Hasta ahora, las afirmaciones difundidas corresponden a la versión de McNeil y no demuestran por sí solas que los agentes señalados hayan manipulado evidencia, protegido estructuras criminales o cometido otros delitos.

Los nombres aparecen, pero falta saber qué fue investigado
McNeil menciona a Fernando Miguel Carvajal Nolasco, Rafael Enrique Ardón Rodríguez, Hansel Armando Castellón Irías, Edgar Andrés Jiménez Flores y Arturo Josué Claros Cortés.
Sobre algunos formula acusaciones directas, incluida una supuesta manipulación de información obtenida de teléfonos.
Esas declaraciones son graves precisamente porque afectan a funcionarios vinculados con tareas de investigación criminal.
La pregunta central ahora no es únicamente qué dijo McNeil frente a una cámara, sino si hizo esos mismos señalamientos formalmente ante fiscales o jueces, qué evidencia presentó y si las instituciones abrieron alguna investigación para comprobarlos o descartarlos.
El video no sustituye el testimonio judicial
McNeil aseguró también que personas vinculadas con los Delta Teams le habían ofrecido dinero para que no declarara y sostuvo que su intención era que “las cosas se esclarezcan”.
Ese señalamiento deberá diferenciarse de cualquier declaración anticipada que haya quedado incorporada formalmente dentro de una causa.
Si McNeil rindió testimonio anticipado ante autoridad competente, ese acto puede conservar valor procesal después de su muerte.
El video difundido públicamente es otra cosa.
Su existencia puede aportar una línea de investigación o revelar preocupaciones que tenía el testigo, pero su contenido no se transforma automáticamente en evidencia probada por haber sido grabado antes de su asesinato.
Angie Peña y los Delta Teams no son el mismo proceso
Otro punto importante es evitar mezclar expedientes.
La desaparición de Angie Peña, ocurrida el 1 de enero de 2022 en Roatán, continúa sin una respuesta definitiva sobre su paradero.
Los procesos contra personas vinculadas con los denominados Delta Teams involucran investigaciones por otros delitos y no equivalen, por sí solos, a un juicio que determine directamente qué ocurrió con Angie.
McNeil relacionó ambos asuntos dentro de sus declaraciones, pero esa conexión también necesita respaldo probatorio.

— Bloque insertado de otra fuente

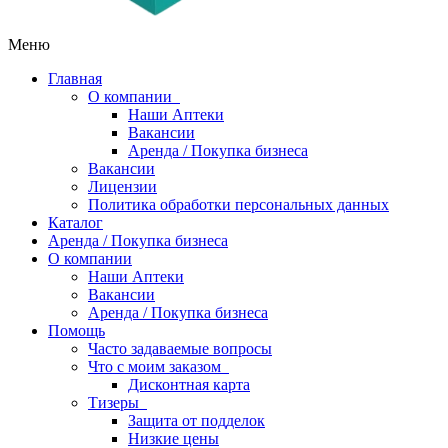
Меню
Главная
О компании
Наши Аптеки
Вакансии
Аренда / Покупка бизнеса
Вакансии
Лицензии
Политика обработки персональных данных
Каталог
Аренда / Покупка бизнеса
О компании
Наши Аптеки
Вакансии
Аренда / Покупка бизнеса
Помощь
Часто задаваемые вопросы
Что с моим заказом
Дисконтная карта
Тизеры
Защита от подделок
Низкие цены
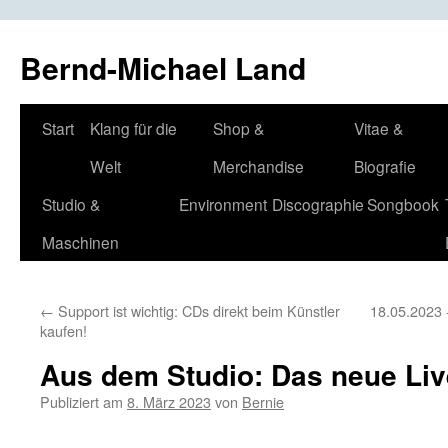
Bernd-Michael Land
Zum
Start
Klang für die
Shop &
Vitae &
Inhalt
Welt
Merchandise
Biografie
springen
Studio &
Environment
Discographie
Songbook
Maschinen
←
Support ist wichtig: CDs direkt beim Künstler
18.05.2023 
kaufen!
Aus dem Studio: Das neue Liv
Publiziert am
8. März 2023
von
Bernie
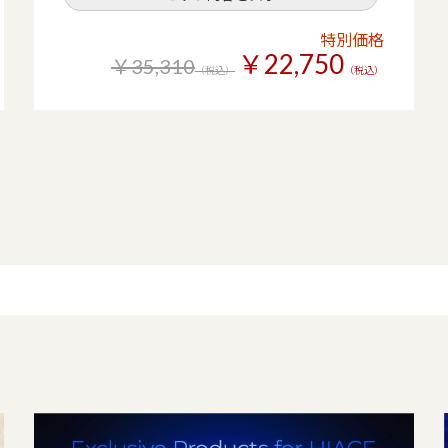
特別価格
￥22,750
￥35,310
（税込）
（税込）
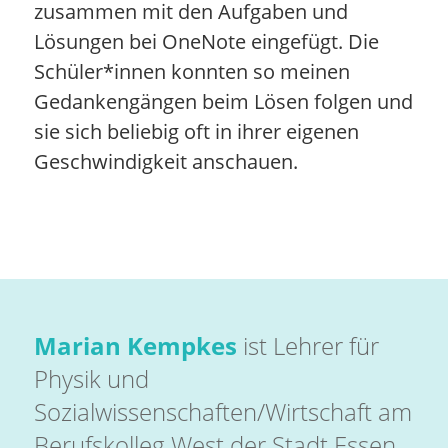
zusammen mit den Aufgaben und
Lösungen bei OneNote eingefügt. Die
Schüler*innen konnten so meinen
Gedankengängen beim Lösen folgen und
sie sich beliebig oft in ihrer eigenen
Geschwindigkeit anschauen.
Marian Kempkes
ist Lehrer für
Physik und
Sozialwissenschaften/Wirtschaft am
Berufskolleg West der Stadt Essen.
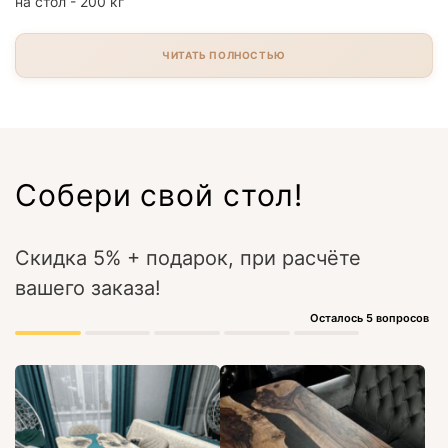
на стол - 200 кг
ЧИТАТЬ ПОЛНОСТЬЮ
Собери свой стол!
Скидка 5% + подарок, при расчёте
вашего заказа!
Осталось 5 вопросов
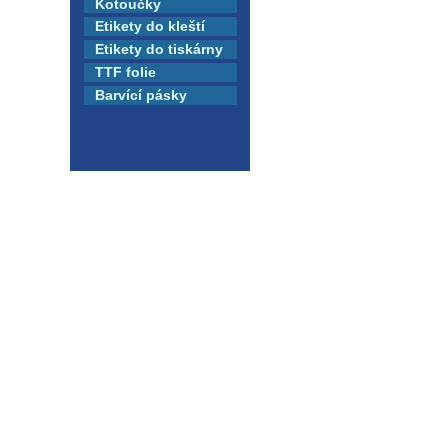
Kotoučky
Etikety do kleští
Etikety do tiskárny
TTF folie
Barvící pásky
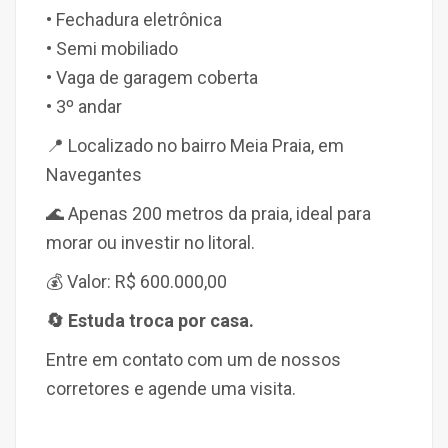
• Fechadura eletrônica
• Semi mobiliado
• Vaga de garagem coberta
• 3º andar
📍 Localizado no bairro Meia Praia, em
Navegantes
🌊 Apenas 200 metros da praia, ideal para
morar ou investir no litoral.
💰 Valor: R$ 600.000,00
🔄 Estuda troca por casa.
Entre em contato com um de nossos
corretores e agende uma visita.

El hecho de que McNeil fuera asesinado después de dejar grabaciones aumenta inevitablemente el interés sobre sus advertencias.
Sin embargo, la secuencia temporal tampoco demuestra que lo hayan matado por lo que sabía del caso Angie Peña.
Ese vínculo debe ser establecido por una investigación criminal independiente.
Lo mismo ocurre con sus afirmaciones sobre otros testigos muertos o desaparecidos: señalar una posible conexión no equivale a demostrarla.
La pregunta que queda para el Estado
El video deja ahora varias interrogantes difíciles de ignorar.
¿Las autoridades conocían estas acusaciones antes de la muerte de McNeil? ¿Fueron investigadas? ¿Existía evidencia que respaldara alguno de sus señalamientos? ¿Qué parte de la información que entregó quedó preservada dentro de expedientes judiciales?

Después de su asesinato, McNeil ya no puede ser interrogado sobre esas afirmaciones.
Por eso, el verdadero peso de sus grabaciones dependerá menos de lo impactante de sus palabras y más de cuánto de lo que dijo pueda ser corroborado con documentos, testimonios, peritajes y evidencia independiente.